Task inputs section start

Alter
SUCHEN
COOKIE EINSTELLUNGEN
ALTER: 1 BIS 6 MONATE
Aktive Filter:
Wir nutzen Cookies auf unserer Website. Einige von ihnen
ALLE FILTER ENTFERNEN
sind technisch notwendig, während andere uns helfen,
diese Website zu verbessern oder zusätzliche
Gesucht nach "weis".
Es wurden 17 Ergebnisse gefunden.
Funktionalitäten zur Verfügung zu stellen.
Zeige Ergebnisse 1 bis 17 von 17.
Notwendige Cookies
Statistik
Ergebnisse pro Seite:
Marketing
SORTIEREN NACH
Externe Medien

Task inputs section end
Task inputs section start

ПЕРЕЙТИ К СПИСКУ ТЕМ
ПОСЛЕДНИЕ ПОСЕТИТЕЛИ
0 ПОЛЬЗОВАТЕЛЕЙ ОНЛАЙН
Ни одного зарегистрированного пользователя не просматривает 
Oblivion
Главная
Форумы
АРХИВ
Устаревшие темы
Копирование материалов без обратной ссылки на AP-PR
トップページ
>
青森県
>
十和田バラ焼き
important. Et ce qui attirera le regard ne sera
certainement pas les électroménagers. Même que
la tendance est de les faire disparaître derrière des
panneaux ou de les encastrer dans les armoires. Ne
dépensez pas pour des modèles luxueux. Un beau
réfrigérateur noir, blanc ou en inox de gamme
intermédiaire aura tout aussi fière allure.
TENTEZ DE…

Task inputs section end

* _Assignment_
Find every line in the entries that includes the word "Website", then state how many there are and nothing else.

* _Task answer_
2